Great Wargaming Survey

It is on again! Karwansaray publishers are running the seventh edition of their Great Wargaming Survey, under the banner of Wargames, Soldiers & Strategy magazine.

Many, perhaps most, readers of this blog may well have completed the questionnaire in previous years—I found out about it in 2017, so have been a data point in the past three.

There are questions about how much you spend on wargaming-related purchases, preferred eras, scale of miniatures, size of games, aspects of the hobby that you most enjoy, how often you wargame, sources of inspiration, plus a bit of demographic info. so that responses can be categorised by the country in which you live, your age and gender. All responses are anonymous.

This year features a heap of 'thank yous' for people who complete the questionnaire. Everyone receives a 20% discount coupon with Karwansaray plus free access to a pdf of an article from each of nine issues of Wargames, Soldiers & Strategy ("Aspern-Essling in 6mm", "Brécourt Manor 1944", "My kingdom for a horse", "Storage Wars", "Fair Play", "Ptolemies vs Seleucids", "Fury!", "Getting back in the saddle", "Putting theory into practice").

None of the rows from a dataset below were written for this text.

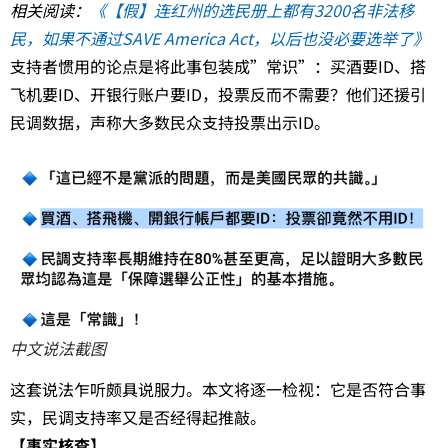
相关阅读：
《【假】连红州的选民册上都有3200名非法移
民，如果不通过SAVE America Act，以后也没必要选举了》
支持者惯用的论点是将此事包装成”常识”：买酒要ID、搭
飞机要ID、开银行账户要ID，投票反而不需要？他们还援引
民调数据，声称大多数民众支持投票出示ID。
中文说法截图
这套说法乍听颇具说服力。本文将逐一检视：它是否符合事
实，民调支持率又是否经得起推敲。
【事实核查】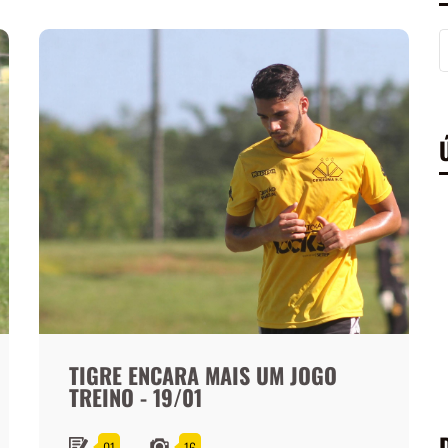
TIGRE ENCARA MAIS UM JOGO
TREINO - 19/01
01
16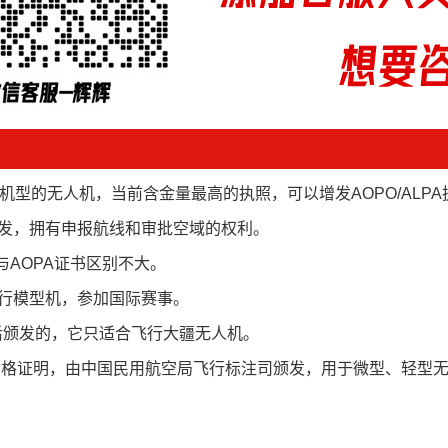
机型的无人机，当前含金量最高的执照，可以增发AOPO/ALPA
颁发，拥有申报航线和审批空域的权利。
与AOPA证书区别不大。
飞行模型机，参加国际赛事。
后颁发的，它只适合飞行大疆无人机。
合格证明，由中国民用航空局飞行标注司颁发，用于微型、轻型无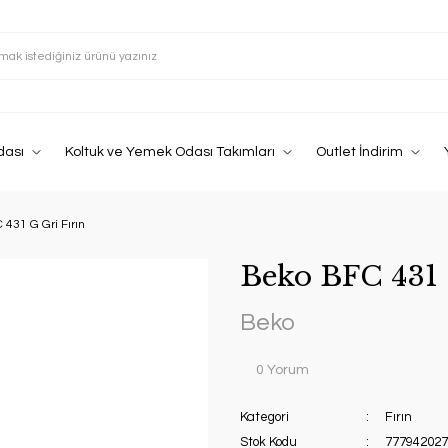
dası
Koltuk ve Yemek Odası Takımları
Outlet İndirim
431 G Gri Fırın
Beko BFC 431 
Beko
0 Yorum
Kategori
Fırın
Stok Kodu
777942027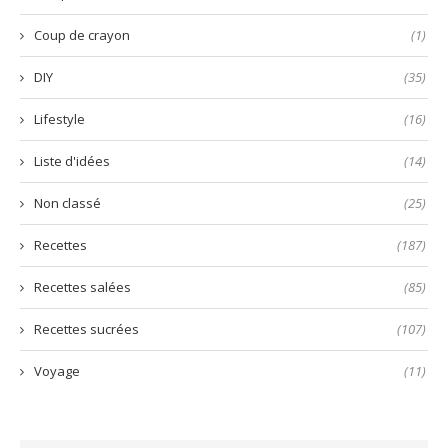
Coup de crayon
(1)
DIY
(35)
Lifestyle
(16)
Liste d'idées
(14)
Non classé
(25)
Recettes
(187)
Recettes salées
(85)
Recettes sucrées
(107)
Voyage
(11)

There is also the chance to win one of a number of prizes "thanks to our gracious sponsors":

One set of Baccus rules
One box set and one starter set from Battlefront Miniatures
One plastic box set from Gripping Beast
Two sets of Osprey Wargames rules
Two books from Pen & Sword
A 10mm starter army from Pendraken Miniatures
Two GBP30 vouchers from Sarissa Precision
One full bundle of Infamy, Infamy, or Chain of Command, or Sharp Practice 2 from TooFatLardies
Two plastic box sets from Wargames Atlantic
One plastic box set and one starter set from Warlord Games
Three one-year subscriptions to a Karwansaray Publishers magazine

This year's questionnaire includes a series of questions that are linked to further study by psychologist Dr Robert Körner and colleagues who recently had a paper entitled 'Who commands the little soldiers?' published in the Journal of Individual Differences. Sadly, this paper is not freely available, but here is the abstract:

The popularity of miniature wargames (MWGs) has recently been on the rise. We aimed to identify the personality characteristics of people who play MWGs. Whereas the popular media have suspected that fantasy role-playing and war-related games cause antisocial behavior, past research on tabletop role-playing has shown that gamers are creative and empathetic individuals. Previous studies have investigated pen-and-paper tabletop games, which require imagination and cooperation between players. Tabletop MWGs are somewhat different because players compete against each other, and there is a strong focus on war-related actions. Thus, people have voiced the suspicion that players of this type of game may be rather aggressive. In the present study, 250 male MWG players completed questionnaires on the Big Five, authoritarianism, risk-orientation, and motives as well as an intelligence test. The same measures were administered to non- gamers, tabletop role-playing gamers, and first-person shooter gamers. Results indicated that according to self-reports, MWG players are more open, more extraverted, and have a higher need for affiliation than non-gamers. Further, high scores on reasoning and low scores on authoritarianism were typical of MWG players, and MWG players were similar to other gamers on these characteristics. All in all, our findings show that despite their penchant for (re)-enacting war scenes, MWG players seem to be open, nonauthoritarian individuals. Future research may add to these findings by using observer reports and longitudinal research to better understand whether intelligent and nontraditional people are attracted to MWGs or whether the setting of MWGs supports the development of such traits.

The following note is included on the page of the Great Wargaming Survey featuring these questions:

"Any responses will be supplied to him strictly anonymized. If you are uncomfortable answering any of these questions, please skip to the next page."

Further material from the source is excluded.